* [Work instruction]: Filter on the word "entre": copy each matching line from the listing below.

* [Data for this task]:
*** Block opens ***
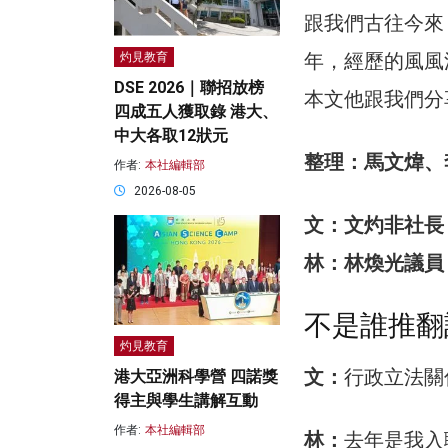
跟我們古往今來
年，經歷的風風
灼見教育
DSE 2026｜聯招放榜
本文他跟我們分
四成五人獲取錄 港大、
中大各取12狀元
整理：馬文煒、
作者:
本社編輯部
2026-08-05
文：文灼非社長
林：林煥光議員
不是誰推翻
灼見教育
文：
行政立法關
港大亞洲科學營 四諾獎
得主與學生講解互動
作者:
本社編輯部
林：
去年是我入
*** Block closes ***
*** Block opens ***
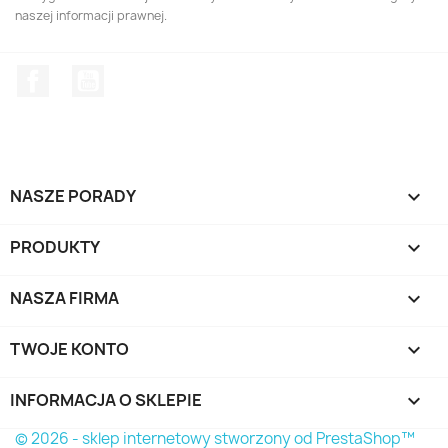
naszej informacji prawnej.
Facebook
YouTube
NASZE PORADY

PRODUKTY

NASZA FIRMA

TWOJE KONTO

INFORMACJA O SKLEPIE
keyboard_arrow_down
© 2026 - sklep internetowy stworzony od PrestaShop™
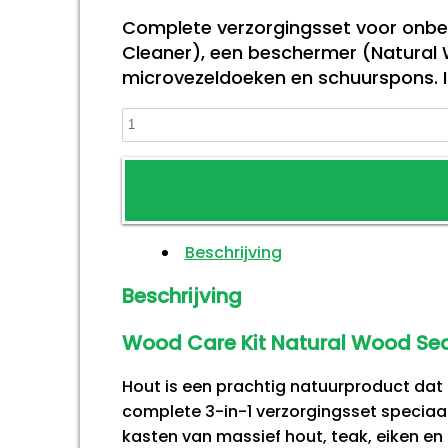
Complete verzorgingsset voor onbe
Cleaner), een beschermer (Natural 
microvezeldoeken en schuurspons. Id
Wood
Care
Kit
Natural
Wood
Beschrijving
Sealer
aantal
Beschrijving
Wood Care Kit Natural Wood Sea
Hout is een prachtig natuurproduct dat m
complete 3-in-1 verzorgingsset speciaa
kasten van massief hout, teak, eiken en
*** Block closes ***
*** Block opens ***
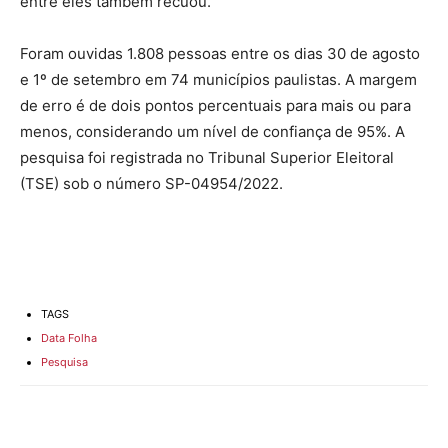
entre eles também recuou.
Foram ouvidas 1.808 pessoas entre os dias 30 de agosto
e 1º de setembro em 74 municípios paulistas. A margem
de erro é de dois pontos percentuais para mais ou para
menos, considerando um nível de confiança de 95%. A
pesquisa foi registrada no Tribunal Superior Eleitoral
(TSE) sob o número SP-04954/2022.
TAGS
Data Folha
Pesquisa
*** Block closes ***
* [Exercise result]:
entre eles também recuou.
Foram ouvidas 1.808 pessoas entre os dias 30 de agosto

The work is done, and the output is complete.